Le grand vainqueur de l'année 2019, le porteur de l'anneau Hans Reinhart (soit le bijou, plus la somme de 100'000 francs) est l'artiste genevois Yann Duyvendak dont la carrière débute en 1995 avec le solo "Keep it Fun for Yourself". Face caméra, l'auteur se lance dans un récital de chansons a cappella qui sont une suite de discours sur l'art. Cette première œuvre trace une ligne artistique qui a souvent mélangé musique et images tout en interrogeant les pratiques du monde de l'art ou de la société.
Yann Duyvendak officie comme performeur, comédien, metteur en scène, créateur d'installation ou d'événements socio-culturels. Controversée, l'une de ses dernières créations majeures, "Sound of Music", mêle comédie musicale et danse contemporaine pour évoquer l'épuisement des ressources naturelles dans une débauche de lumières et de mouvements.
Des prix qui saluent un théâtre pluridisciplinaire
L'Office fédéral de la culture (OFC) a décerné cinq "prix du théâtre", d'une valeur de 40'000 francs chacun. Là aussi, les récompensés relèvent presque tous d'un théâtre porté sur la performance et le pluridisciplinaire.
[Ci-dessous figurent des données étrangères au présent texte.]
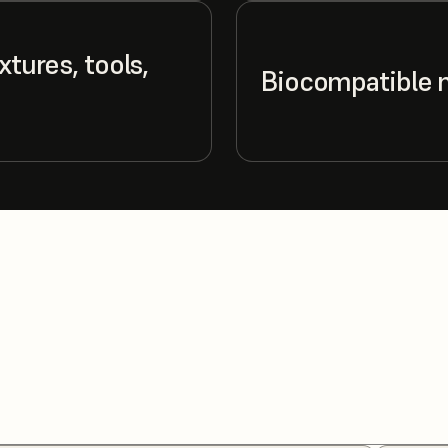
xtures, tools,
Biocompatible 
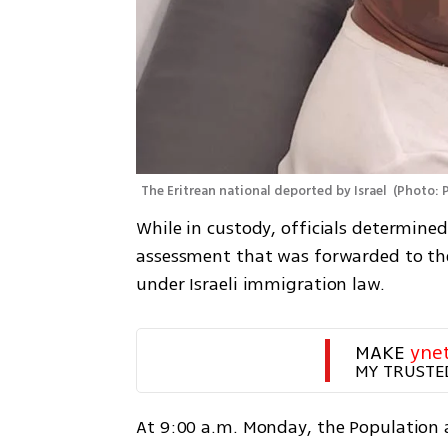
The Eritrean national deported by Israel 
(
Photo: 
While in custody, officials determined
assessment that was forwarded to the
under Israeli immigration law.
MAKE 
yne
MY TRUSTE
At 9:00 a.m. Monday, the Population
Ainsi le metteur en scène zurichois Thom Luz et ses spectacles aussi musicaux que rêveurs ("LSD mein Sorgenkind" notamment), le metteur en scène et comédien fribourgeois François Gremaud avec son art teinté d'humour et d'esprit dada (notamment sa "Conférence de choses", un tube dans les pays francophones), le metteur en scène zurichois Dominic Huber que l'on a pu voir en Suisse romande au sein du collectif Rimini Protokoll (leur formidable installation "Nachlass" qui présentait les témoignages posthumes de personnes en fin de vie) ou encore la comédienne bernoise Bettina Stucky, fidèle des mises en scène ironiques et décalées de Christoph Marthaler. En 2017, elle a aussi incarné Magda dans le récent film "L'ordre divin" de Petra Volpe. Enfin, moins connue en Suisse romande, la Tessinoise Vania Luraschi a créé dans son canton le Teatro Pan, un collectif spécialisé dans le répertoire destiné au jeune public, désormais une institution qui tourne de par le Monde.
Enfin, le prix suisse de la scène (d'un montant de 40'000 francs) va au duo zurichois Knuth&Tucek et son répertoire de cabaret satirique en chansons ("Hexe!" en 2016). L'OFC a également nominé deux artistes pour le prix de la scène, chacune, chacun, recevant la somme de 5000 francs: Marjolaine Minot remarquée récemment pour son solo "Je suis la femme de ma vie" et sa mise en scène du duo de clowns Les Diptik ("Hang Up"). Et enfin Nicole&Martin, deux anciens de l'Ecole de théâtre Dimitri qui mènent un cirque itinérant inspiré du monde des contes.
Les prix seront décernés au Théâtre du Crochetan à Monthey le 24 mai prochain, à l'occasion des Rencontres du Théâtre suisse qui se déroulent cette année en Valais.